第143章 通關集結區┃<小抄紙>:歡迎來到3/10通關集結區。 (2)
“回去問問你們十社負責人,沖浪沖上十九樓的感覺爽不爽。”
轎廂門合上最後的一絲縫,數字開始往樓上去。
崔戰簡直要被怒火燒心了,回頭問身後不遠處的周雲徽:“你見過這麽橫的沒?操,他幸虧是水系文具樹,要是氣流能直接上天!”
“喲,你看見我了啊。”周雲徽故作驚訝,實則調侃。
崔戰翻個白眼:“廢話,你一過來這電梯間溫度都上升。”
“……”周雲徽服了,這都什麽被害妄想症,“我的文具樹是火,不代表我也是一團火,謝謝。”
崔戰不糾纏這個,反正周雲徽一過來他就熱,沒準是他自身的高級防禦天賦呢,他自己清楚就好:“你過來幹嘛,也想拉那小子入夥?”
“你自己蠢就行了,別捎上我,”周雲徽幸災樂禍,“那小子最晚也是在我們前一撥進集結區的,也就是說至少在這裏待兩個多月了,他要那麽容易答應入夥,能耍單到現在?”
崔戰一看見霍栩的實力和打架的勁頭,就熱血上湧急沖沖過來了,還真沒想過別的,現在經周雲徽這麽一講,再聯系霍栩最後那句“回去問問你們十社負責人”,全明白過來了,敢情自家十社早伸過橄榄枝,然後被人用巨浪無情撅折了。
“別丢人現眼了,”周雲徽催,“趁負責人沒發現,趕緊回去,萬一十社要和孔明燈聯手,咱倆也好一起投反對票。”
崔戰莫名其妙:“為什麽要反對?”
周雲徽更莫名其妙:“難道你願意和我組隊?”
這個問題吧,就說來話長了。
崔戰從頭捋:“剛上島的時候吧,我是真看不上你,但是……哎,你別走啊——”
周雲徽完全沒耐心聽對方的絮叨,知道彼此都看不上就行了,這是一種令人欣慰的默契。
崔戰三兩下就追上了周雲徽,不過剛才回顧心路歷程的氣氛已經沒了,所以他又把話題跳回了霍栩:“哎,你說就那家夥的性格,跟誰能組成隊啊?”
周雲徽說:“組不成就單着呗,人自己都不着急,你替他急什麽。

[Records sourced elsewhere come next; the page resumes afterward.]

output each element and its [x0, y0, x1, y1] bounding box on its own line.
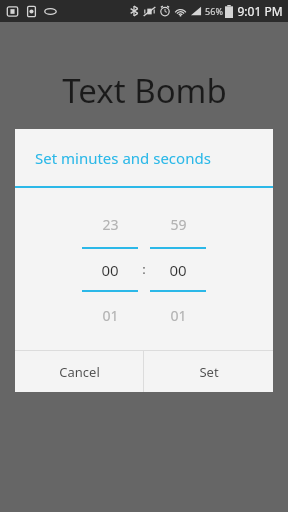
staticText: 00 — [169, 260, 187, 280]
staticText: 01 — [102, 306, 119, 325]
staticText: 59 — [170, 215, 187, 234]
button[interactable]: Cancel — [15, 351, 143, 392]
button[interactable] — [151, 140, 264, 180]
staticText: 9:01 PM — [237, 3, 283, 19]
staticText: Set — [199, 363, 219, 381]
staticText: 56% — [205, 5, 223, 17]
staticText: 00 — [101, 260, 119, 280]
button[interactable]: Set — [144, 351, 273, 392]
button[interactable] — [24, 140, 137, 180]
button[interactable]: 23 — [82, 209, 138, 330]
staticText: Set minutes and seconds — [35, 148, 211, 168]
button[interactable]: 59 — [150, 209, 206, 330]
staticText: : — [142, 260, 146, 278]
staticText: 01 — [170, 306, 187, 325]
staticText: Cancel — [59, 363, 100, 381]
staticText: 23 — [102, 215, 119, 234]
staticText: Text Bomb — [62, 68, 227, 113]
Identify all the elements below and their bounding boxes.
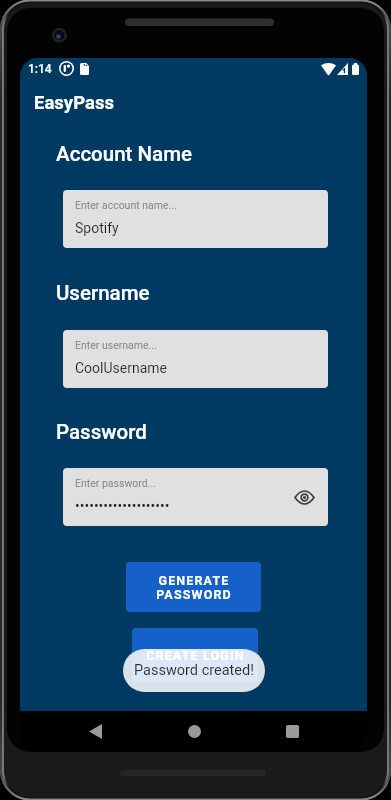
staticText: Username [56, 281, 150, 305]
staticText: Spotify [75, 220, 119, 236]
staticText: GENERATE PASSWORD [156, 573, 232, 602]
button[interactable]: Enter username... [63, 330, 328, 388]
staticText: Enter password... [75, 477, 156, 489]
button[interactable]: Recent apps [268, 711, 316, 752]
staticText: •••••••••••••••••••• [75, 498, 170, 514]
staticText: CREATE LOGIN [146, 648, 245, 663]
button[interactable]: Enter account name... [63, 190, 328, 248]
button[interactable]: Enter password... [63, 468, 328, 526]
button[interactable]: Password created! [123, 649, 265, 692]
button[interactable]: Back [71, 711, 119, 752]
staticText: EasyPass [34, 92, 114, 114]
staticText: Enter username... [75, 339, 157, 351]
staticText: Enter account name... [75, 199, 177, 211]
staticText: Password created! [134, 662, 254, 679]
button[interactable]: CREATE LOGIN [132, 628, 258, 682]
button[interactable]: Home [170, 711, 218, 752]
staticText: 1:14 [28, 62, 52, 76]
staticText: Account Name [56, 142, 193, 166]
button[interactable]: Show password [291, 484, 317, 510]
staticText: CoolUsername [75, 360, 168, 376]
staticText: Password [56, 420, 147, 444]
button[interactable]: GENERATE PASSWORD [126, 562, 261, 612]
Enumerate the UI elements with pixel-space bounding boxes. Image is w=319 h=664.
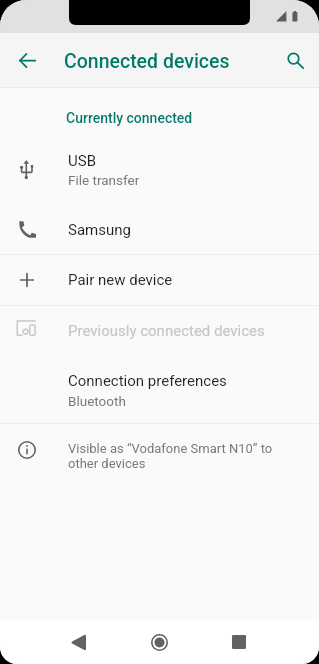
staticText: Connection preferences xyxy=(68,372,227,390)
button[interactable] xyxy=(0,204,319,254)
staticText: File transfer xyxy=(68,172,140,188)
button[interactable]: Navigate up xyxy=(7,40,47,80)
button[interactable] xyxy=(0,255,319,305)
staticText: Previously connected devices xyxy=(68,322,265,340)
button[interactable] xyxy=(0,424,319,480)
staticText: Pair new device xyxy=(68,271,173,289)
button[interactable]: Search xyxy=(275,40,315,80)
button[interactable] xyxy=(0,352,319,422)
staticText: Visible as “Vodafone Smart N10” to other… xyxy=(68,441,273,471)
button[interactable] xyxy=(0,306,319,350)
button[interactable]: Recent apps xyxy=(217,620,261,664)
button[interactable]: Home xyxy=(137,620,181,664)
staticText: Samsung xyxy=(68,221,131,239)
staticText: Connected devices xyxy=(64,50,230,73)
button[interactable]: Back xyxy=(57,620,101,664)
staticText: Bluetooth xyxy=(68,393,126,409)
staticText: USB xyxy=(68,152,96,170)
button[interactable] xyxy=(0,139,319,201)
staticText: Currently connected xyxy=(66,110,193,126)
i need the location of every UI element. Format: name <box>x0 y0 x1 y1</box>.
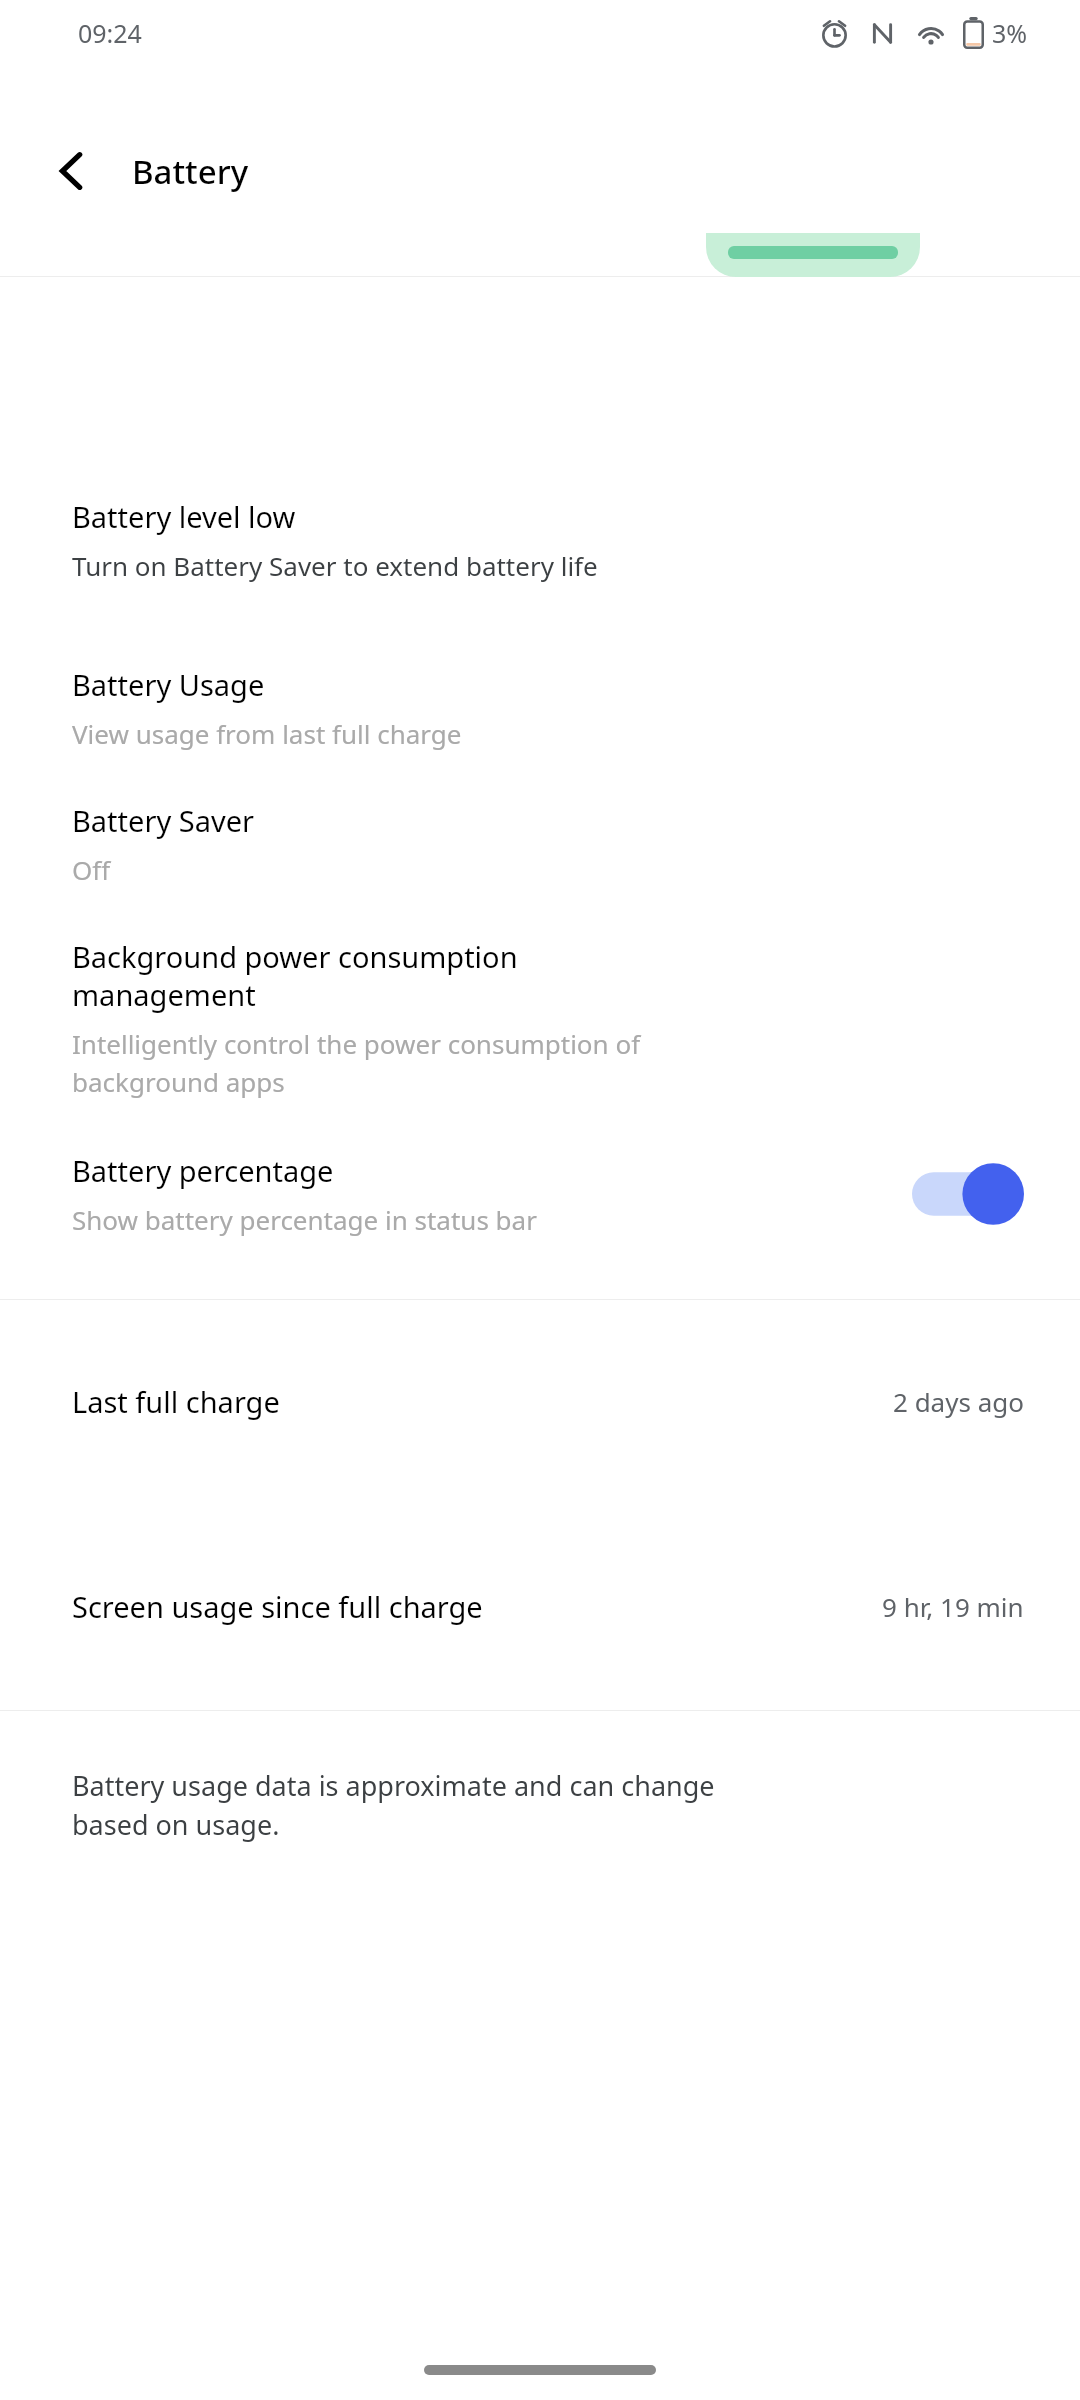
staticText: 3% <box>992 16 1028 50</box>
staticText: Battery <box>132 149 249 194</box>
staticText: 9 hr, 19 min <box>882 1589 1024 1624</box>
button[interactable]: Battery level low <box>0 493 1080 587</box>
staticText: Screen usage since full charge <box>72 1587 483 1626</box>
staticText: Battery percentage <box>72 1151 334 1190</box>
staticText: Battery level low <box>72 497 296 536</box>
staticText: Battery Usage <box>72 665 265 704</box>
staticText: 09:24 <box>78 16 142 50</box>
staticText: Intelligently control the power consumpt… <box>72 1026 641 1099</box>
staticText: Battery Saver <box>72 801 254 840</box>
button[interactable]: Battery Saver <box>0 797 1080 891</box>
button[interactable]: Screen usage since full charge <box>0 1502 1080 1710</box>
button[interactable]: Battery percentage <box>0 1143 1080 1245</box>
button[interactable]: Back <box>34 133 110 209</box>
staticText: View usage from last full charge <box>72 716 462 751</box>
button[interactable]: Battery Usage <box>0 661 1080 755</box>
staticText: Background power consumption management <box>72 937 518 1014</box>
button[interactable]: Last full charge <box>0 1300 1080 1502</box>
staticText: Battery usage data is approximate and ca… <box>72 1767 715 1843</box>
staticText: Off <box>72 852 111 887</box>
button[interactable]: Battery percentage toggle <box>912 1159 1024 1229</box>
staticText: Turn on Battery Saver to extend battery … <box>72 548 598 583</box>
staticText: Last full charge <box>72 1382 280 1421</box>
staticText: 2 days ago <box>893 1384 1024 1419</box>
staticText: Show battery percentage in status bar <box>72 1202 537 1237</box>
button[interactable]: Background power consumption management <box>0 933 1080 1103</box>
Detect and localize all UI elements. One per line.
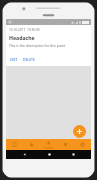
button[interactable]: Favourites (57, 139, 74, 150)
staticText: DELETE (23, 57, 35, 62)
staticText: Reports (44, 146, 54, 150)
staticText: This is the description for this point (9, 43, 66, 48)
button[interactable]: Settings (74, 139, 91, 150)
button[interactable]: Home (42, 150, 56, 159)
button[interactable]: Add note (73, 125, 86, 138)
staticText: 16.10.2017 19:30:00 (9, 28, 40, 32)
button[interactable]: 16.10.2017 19:30:00 (6, 25, 91, 66)
button[interactable]: EDIT (9, 56, 19, 63)
button[interactable]: Alerts (23, 139, 40, 150)
staticText: EDIT (10, 57, 18, 62)
button[interactable]: Reports (40, 139, 57, 150)
button[interactable]: DELETE (22, 56, 36, 63)
button[interactable]: Recent apps (66, 150, 80, 159)
staticText: Headache (9, 34, 35, 41)
button[interactable]: Notes (6, 139, 23, 150)
button[interactable]: Back (17, 150, 31, 159)
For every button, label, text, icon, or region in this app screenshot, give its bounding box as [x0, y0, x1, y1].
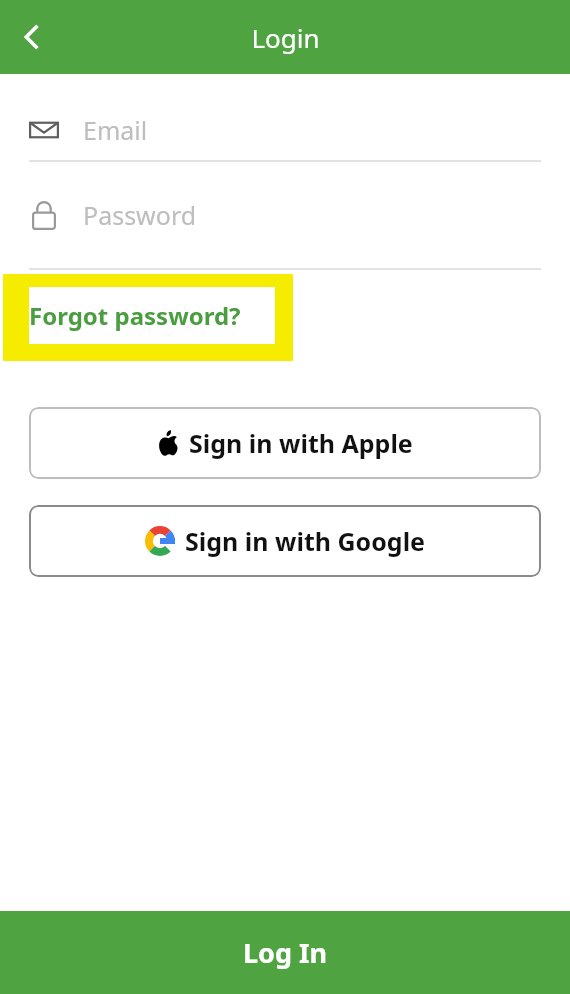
staticText: Password	[83, 198, 197, 232]
button[interactable]: Password	[29, 162, 541, 268]
button[interactable]: Email	[29, 100, 541, 160]
staticText: Sign in with Google	[185, 524, 426, 558]
staticText: Login	[251, 20, 320, 55]
button[interactable]: Sign in with Google	[29, 505, 541, 577]
staticText: Sign in with Apple	[189, 426, 413, 460]
staticText: Forgot password?	[29, 299, 241, 332]
staticText: Log In	[243, 934, 328, 971]
staticText: Email	[83, 113, 148, 147]
button[interactable]: Back	[4, 9, 60, 65]
button[interactable]: Sign in with Apple	[29, 407, 541, 479]
button[interactable]: Log In	[0, 911, 570, 994]
button[interactable]: Forgot password?	[29, 287, 275, 344]
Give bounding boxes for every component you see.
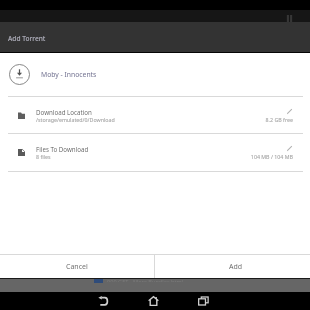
staticText: 104 MB / 104 MB bbox=[193, 153, 293, 160]
staticText: Add Torrent bbox=[8, 34, 46, 43]
button[interactable]: Edit bbox=[285, 144, 294, 153]
button[interactable]: Moby - Innocents bbox=[0, 53, 310, 96]
button[interactable]: Cancel bbox=[0, 255, 154, 278]
button[interactable]: Add bbox=[155, 255, 310, 278]
button[interactable]: Files To Download bbox=[0, 134, 310, 171]
button[interactable]: Home bbox=[140, 292, 167, 310]
staticText: 8.2 GB free bbox=[193, 116, 293, 123]
button[interactable]: Back bbox=[89, 292, 116, 310]
staticText: /storage/emulated/0/Download bbox=[36, 116, 115, 123]
staticText: Download Location bbox=[36, 108, 92, 116]
staticText: Add bbox=[229, 262, 243, 272]
button[interactable]: Recents bbox=[190, 292, 217, 310]
button[interactable]: Download Location bbox=[0, 97, 310, 134]
staticText: 999 GET - More Bundles.html bbox=[107, 279, 184, 282]
button[interactable]: Edit bbox=[285, 107, 294, 116]
staticText: 8 files bbox=[36, 153, 51, 160]
staticText: Cancel bbox=[66, 262, 88, 272]
staticText: Files To Download bbox=[36, 145, 89, 153]
staticText: Moby - Innocents bbox=[41, 70, 97, 79]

”
“也是。”崔戰說着,又想起了霍栩那張好像誰都欠他八百萬的臉,撇撇嘴,“我以為我脾氣就夠差的了,見到他才知道,我就是一朵小白花。”
周雲徽:“……Excuse me?”
崔戰:“Little……white flower?”
周雲徽:“不是讓你翻譯!”
十社和孔明燈兩組織的集結區負責人,已經發現兩個分部組長不見了,剛要派人去找,就看見兩人回來了,一同由遠及近的,還有他們互不相讓的“友好讨論”。
兩個負責人頭疼。
明明十社和孔明燈的關系還算融洽,但這二位一起闖上來的地下城組長,沒一刻“愛與和平”,随便什麽話題都能聊到“火花四射”,雖然沒真動手,可旁邊還有還鄉團、鐵血營兩組的負責人看着呢,丢面兒啊。
不過兩位負責人很快就得到了心理平衡,因為那邊崔戰和周雲徽還沒徹底歸隊呢,這邊還鄉團也出了內部問題。
怎麽起的頭,兩位負責人沒注意,等注意到的時候,還鄉團負責人臉已經黑了。
惹他生氣的,就是還鄉團本次通關僅剩的兩個人——水世界組長祁桦,還有他手下的小隊長,叢越。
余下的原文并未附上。